Beauty Interview

Nachgefragt bei … Ulrich Lang New York

Roger Szmulewicz, Galerist, Fifty One Fine Art, Antwerpen; Foto: Erik Swain

„Die Seele aller Wesen ist ihr Duft“ – Immer und immer wieder habe ich darüber nachgedacht, wie ich die einleitenden Worte für dieses Interview beginnen könnte, um meinem Gesprächspartner annähernd gerecht werden zu können. Ungelogen, es war nicht leicht und keinesfalls wollte ich bei meiner Wortwahl reißerisch oder anwerbend klingen. Denn wenn es genau zwei Attribute gibt, die einem beim Namen Ulrich Lang definitiv nicht im Kopf herumschwirren, dann sind es wohl diese.

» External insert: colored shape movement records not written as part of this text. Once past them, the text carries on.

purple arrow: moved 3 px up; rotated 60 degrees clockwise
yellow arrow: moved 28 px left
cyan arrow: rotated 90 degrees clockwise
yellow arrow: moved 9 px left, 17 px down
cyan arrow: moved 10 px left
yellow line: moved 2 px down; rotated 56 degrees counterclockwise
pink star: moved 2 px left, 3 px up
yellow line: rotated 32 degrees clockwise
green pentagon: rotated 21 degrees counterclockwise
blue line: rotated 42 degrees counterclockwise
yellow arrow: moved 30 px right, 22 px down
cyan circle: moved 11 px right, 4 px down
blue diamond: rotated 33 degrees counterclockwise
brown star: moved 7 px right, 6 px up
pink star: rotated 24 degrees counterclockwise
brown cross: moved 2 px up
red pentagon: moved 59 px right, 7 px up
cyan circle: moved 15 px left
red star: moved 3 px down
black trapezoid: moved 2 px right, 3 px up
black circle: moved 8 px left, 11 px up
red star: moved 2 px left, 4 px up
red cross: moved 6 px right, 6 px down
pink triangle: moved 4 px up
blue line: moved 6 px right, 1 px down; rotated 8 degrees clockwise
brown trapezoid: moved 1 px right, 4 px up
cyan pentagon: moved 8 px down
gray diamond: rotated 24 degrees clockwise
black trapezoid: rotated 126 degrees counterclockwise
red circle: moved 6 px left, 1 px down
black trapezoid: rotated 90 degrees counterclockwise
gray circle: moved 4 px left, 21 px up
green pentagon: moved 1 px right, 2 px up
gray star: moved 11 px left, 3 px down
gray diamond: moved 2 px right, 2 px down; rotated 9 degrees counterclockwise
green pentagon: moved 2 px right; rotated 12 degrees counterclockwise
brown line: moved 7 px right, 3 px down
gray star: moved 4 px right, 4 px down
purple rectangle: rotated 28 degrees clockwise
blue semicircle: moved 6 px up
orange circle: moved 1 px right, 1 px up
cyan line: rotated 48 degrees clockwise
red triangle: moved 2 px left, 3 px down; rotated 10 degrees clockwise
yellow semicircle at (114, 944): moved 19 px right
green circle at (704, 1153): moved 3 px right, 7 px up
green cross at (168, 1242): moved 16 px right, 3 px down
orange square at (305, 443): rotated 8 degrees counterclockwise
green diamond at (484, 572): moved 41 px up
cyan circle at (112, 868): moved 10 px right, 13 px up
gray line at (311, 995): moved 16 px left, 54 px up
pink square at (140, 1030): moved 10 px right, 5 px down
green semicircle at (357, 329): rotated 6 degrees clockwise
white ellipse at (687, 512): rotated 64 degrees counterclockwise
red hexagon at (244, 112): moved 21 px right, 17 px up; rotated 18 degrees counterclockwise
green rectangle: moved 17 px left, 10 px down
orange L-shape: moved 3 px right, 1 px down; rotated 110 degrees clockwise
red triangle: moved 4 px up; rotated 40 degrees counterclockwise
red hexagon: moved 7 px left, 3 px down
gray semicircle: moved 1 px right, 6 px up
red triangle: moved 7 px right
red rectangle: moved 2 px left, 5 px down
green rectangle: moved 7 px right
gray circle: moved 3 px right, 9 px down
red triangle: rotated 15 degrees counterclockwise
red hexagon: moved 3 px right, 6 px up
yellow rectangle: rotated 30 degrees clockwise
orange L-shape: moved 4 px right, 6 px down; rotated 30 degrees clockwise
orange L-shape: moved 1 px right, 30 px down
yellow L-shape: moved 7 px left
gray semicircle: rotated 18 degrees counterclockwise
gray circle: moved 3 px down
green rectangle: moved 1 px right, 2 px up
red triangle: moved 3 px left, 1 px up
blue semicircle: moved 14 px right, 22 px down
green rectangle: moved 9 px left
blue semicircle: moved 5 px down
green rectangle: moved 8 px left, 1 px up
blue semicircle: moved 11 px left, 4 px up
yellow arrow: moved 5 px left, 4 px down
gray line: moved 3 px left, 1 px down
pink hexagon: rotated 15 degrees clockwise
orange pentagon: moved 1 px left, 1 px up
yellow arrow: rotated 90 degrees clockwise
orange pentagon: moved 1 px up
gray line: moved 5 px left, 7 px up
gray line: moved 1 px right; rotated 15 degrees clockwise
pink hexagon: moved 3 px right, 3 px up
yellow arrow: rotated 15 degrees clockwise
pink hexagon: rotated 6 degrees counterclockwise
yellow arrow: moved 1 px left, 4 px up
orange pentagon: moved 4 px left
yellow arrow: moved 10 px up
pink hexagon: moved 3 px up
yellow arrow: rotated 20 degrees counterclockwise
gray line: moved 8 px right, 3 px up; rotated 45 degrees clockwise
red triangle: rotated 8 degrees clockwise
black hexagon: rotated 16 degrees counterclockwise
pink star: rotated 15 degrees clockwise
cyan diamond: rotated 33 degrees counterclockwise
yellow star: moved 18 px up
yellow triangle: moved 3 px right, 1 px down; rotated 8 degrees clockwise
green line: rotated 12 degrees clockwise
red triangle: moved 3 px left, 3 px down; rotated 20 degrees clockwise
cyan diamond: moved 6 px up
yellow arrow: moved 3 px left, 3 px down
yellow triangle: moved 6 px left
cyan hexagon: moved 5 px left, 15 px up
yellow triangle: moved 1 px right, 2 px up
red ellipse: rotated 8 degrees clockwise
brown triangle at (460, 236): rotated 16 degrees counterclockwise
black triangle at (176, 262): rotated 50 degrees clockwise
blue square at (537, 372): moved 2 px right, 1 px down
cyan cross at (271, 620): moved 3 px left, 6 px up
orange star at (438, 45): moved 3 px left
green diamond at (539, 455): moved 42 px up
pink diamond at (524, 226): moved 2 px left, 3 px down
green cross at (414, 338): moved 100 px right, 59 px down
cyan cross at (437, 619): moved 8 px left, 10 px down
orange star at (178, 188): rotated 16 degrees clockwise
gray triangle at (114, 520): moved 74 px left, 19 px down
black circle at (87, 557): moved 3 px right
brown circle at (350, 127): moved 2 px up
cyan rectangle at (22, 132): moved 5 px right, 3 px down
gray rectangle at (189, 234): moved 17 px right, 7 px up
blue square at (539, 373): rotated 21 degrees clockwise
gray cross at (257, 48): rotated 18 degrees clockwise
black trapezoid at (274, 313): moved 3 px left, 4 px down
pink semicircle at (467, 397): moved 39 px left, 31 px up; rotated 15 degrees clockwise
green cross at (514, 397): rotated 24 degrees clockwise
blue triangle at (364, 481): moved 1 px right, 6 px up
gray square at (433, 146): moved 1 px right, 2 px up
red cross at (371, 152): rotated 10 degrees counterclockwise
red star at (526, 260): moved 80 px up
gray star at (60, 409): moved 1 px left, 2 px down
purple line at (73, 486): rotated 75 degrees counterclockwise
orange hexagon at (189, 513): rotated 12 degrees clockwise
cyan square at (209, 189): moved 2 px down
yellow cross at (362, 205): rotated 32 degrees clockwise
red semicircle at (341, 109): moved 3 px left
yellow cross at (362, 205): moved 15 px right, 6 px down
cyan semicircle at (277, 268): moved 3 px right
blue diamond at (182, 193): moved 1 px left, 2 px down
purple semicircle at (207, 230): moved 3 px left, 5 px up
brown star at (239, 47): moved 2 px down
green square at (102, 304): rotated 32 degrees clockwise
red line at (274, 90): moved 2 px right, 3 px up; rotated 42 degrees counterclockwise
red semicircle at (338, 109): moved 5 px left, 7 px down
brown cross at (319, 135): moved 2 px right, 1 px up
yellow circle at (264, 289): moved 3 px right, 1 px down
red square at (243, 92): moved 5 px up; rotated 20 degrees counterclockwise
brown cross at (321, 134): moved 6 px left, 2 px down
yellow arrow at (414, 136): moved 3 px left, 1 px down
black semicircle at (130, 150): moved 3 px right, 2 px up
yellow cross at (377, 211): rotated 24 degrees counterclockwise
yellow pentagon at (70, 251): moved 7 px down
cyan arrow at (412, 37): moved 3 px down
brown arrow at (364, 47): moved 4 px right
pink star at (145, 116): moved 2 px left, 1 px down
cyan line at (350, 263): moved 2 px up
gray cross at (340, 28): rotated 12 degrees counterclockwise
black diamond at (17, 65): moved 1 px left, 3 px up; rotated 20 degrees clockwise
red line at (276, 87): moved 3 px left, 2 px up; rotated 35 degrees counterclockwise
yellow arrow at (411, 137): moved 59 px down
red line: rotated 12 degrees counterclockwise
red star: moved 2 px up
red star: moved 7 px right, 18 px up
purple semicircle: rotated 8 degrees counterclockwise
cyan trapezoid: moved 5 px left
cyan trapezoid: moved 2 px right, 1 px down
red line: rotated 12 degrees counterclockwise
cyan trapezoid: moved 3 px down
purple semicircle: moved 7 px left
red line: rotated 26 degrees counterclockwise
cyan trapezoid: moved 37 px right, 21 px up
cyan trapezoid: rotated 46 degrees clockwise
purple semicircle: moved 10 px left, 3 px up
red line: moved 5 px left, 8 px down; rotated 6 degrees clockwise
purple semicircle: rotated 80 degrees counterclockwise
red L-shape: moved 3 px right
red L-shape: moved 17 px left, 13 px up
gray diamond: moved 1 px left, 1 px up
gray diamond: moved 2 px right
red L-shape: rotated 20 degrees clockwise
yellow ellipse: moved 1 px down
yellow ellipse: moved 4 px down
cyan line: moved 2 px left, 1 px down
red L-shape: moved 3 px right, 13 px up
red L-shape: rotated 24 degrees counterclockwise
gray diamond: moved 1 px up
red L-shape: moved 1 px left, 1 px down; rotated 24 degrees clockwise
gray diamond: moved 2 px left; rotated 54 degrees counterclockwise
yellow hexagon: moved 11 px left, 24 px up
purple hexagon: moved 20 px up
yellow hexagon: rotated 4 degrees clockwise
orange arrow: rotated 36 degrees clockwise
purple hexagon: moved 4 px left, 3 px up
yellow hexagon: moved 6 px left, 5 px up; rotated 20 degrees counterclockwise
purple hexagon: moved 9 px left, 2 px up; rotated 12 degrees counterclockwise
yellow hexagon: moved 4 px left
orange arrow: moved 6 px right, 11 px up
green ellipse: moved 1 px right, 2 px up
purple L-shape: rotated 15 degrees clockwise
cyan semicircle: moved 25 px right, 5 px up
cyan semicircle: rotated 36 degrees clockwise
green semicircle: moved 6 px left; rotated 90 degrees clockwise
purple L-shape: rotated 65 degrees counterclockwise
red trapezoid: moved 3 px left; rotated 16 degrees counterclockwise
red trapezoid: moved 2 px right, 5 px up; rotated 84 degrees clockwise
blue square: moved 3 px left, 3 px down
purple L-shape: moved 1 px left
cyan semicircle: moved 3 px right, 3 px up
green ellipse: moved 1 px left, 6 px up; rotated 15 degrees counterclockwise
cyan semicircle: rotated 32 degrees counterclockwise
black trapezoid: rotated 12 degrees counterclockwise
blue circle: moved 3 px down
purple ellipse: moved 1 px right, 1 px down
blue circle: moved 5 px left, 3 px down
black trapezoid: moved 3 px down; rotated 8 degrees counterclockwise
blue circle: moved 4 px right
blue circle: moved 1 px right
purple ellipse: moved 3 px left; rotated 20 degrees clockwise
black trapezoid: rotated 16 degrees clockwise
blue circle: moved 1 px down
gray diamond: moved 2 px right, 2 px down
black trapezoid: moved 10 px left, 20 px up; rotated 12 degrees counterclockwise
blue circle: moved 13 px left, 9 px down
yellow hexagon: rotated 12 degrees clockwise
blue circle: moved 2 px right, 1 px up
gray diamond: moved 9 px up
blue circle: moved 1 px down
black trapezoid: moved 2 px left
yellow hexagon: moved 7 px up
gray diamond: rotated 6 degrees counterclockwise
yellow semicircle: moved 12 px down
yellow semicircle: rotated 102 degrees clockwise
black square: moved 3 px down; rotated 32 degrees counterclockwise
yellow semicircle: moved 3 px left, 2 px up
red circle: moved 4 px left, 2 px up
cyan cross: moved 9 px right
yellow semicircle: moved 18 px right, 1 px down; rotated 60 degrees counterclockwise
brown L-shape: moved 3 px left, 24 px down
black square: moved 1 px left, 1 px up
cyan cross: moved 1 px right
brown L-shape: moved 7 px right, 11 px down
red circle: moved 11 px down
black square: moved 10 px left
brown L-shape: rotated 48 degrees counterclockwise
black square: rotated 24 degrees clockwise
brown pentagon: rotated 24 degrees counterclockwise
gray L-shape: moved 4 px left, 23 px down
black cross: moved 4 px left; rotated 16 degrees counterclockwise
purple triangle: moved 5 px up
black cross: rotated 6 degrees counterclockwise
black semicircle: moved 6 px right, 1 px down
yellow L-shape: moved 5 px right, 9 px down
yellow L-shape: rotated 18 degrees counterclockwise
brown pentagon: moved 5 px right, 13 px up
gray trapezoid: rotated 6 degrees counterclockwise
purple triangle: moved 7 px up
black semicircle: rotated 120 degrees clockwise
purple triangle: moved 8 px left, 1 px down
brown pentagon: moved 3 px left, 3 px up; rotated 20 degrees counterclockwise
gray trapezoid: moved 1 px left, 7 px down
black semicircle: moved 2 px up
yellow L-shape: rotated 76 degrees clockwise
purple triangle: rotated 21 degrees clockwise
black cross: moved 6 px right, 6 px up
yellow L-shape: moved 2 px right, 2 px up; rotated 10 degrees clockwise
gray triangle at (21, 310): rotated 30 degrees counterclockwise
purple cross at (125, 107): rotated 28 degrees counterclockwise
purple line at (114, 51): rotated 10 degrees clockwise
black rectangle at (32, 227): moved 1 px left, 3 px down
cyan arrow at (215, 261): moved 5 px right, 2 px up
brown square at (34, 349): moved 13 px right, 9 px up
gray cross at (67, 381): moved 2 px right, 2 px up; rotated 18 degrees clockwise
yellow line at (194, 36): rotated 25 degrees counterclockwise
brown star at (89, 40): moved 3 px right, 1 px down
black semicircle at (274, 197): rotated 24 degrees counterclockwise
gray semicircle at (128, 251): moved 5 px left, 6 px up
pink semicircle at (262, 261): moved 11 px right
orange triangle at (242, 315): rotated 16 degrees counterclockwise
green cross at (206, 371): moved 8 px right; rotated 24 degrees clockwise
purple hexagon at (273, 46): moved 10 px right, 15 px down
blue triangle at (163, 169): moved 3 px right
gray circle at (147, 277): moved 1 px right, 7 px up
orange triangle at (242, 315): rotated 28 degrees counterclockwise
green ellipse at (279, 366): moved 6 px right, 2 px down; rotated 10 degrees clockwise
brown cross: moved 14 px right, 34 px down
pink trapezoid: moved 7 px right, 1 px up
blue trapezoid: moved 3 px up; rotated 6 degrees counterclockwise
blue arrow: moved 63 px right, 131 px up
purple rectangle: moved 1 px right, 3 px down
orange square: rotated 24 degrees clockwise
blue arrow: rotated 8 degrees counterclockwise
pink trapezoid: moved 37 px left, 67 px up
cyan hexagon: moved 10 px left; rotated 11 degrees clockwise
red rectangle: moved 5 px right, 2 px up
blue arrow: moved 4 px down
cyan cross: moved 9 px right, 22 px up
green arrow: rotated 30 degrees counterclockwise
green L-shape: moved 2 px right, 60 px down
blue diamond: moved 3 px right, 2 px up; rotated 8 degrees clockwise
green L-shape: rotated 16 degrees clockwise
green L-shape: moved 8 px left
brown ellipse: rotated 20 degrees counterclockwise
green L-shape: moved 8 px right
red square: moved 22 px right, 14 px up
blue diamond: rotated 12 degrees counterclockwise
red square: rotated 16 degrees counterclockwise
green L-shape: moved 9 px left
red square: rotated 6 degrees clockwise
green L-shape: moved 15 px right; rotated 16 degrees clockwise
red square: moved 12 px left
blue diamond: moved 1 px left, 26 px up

Vielmehr hat der feinsinnige Parfümdesigner (für Menschen wie ihn ist wohl der französisch-elegante Ausdruck „créateur“ erschaffen worden) mit ULRICH LANG NEW YORK eine Duftästhetik geschaffen, die bis heute seinesgleichen sucht. Deshalb aus vollem Herzen und ganz ungeniert ein Süßkind-Zitat aus dem Roman „Das Parfum“ zur Einleitung. Ich kann mich noch genau daran erinnern, wie ich das erste Mal an meinem ersten „Lightscape“-Flakon genestelt habe und anschließend die ersten zwei Spritzer Willkommen heißen durfte. Der Duft ist mittlerweile aufgebraucht, die Treue zu ULNY aber ungebrochen. Darf ich vorstellen, Ulrich…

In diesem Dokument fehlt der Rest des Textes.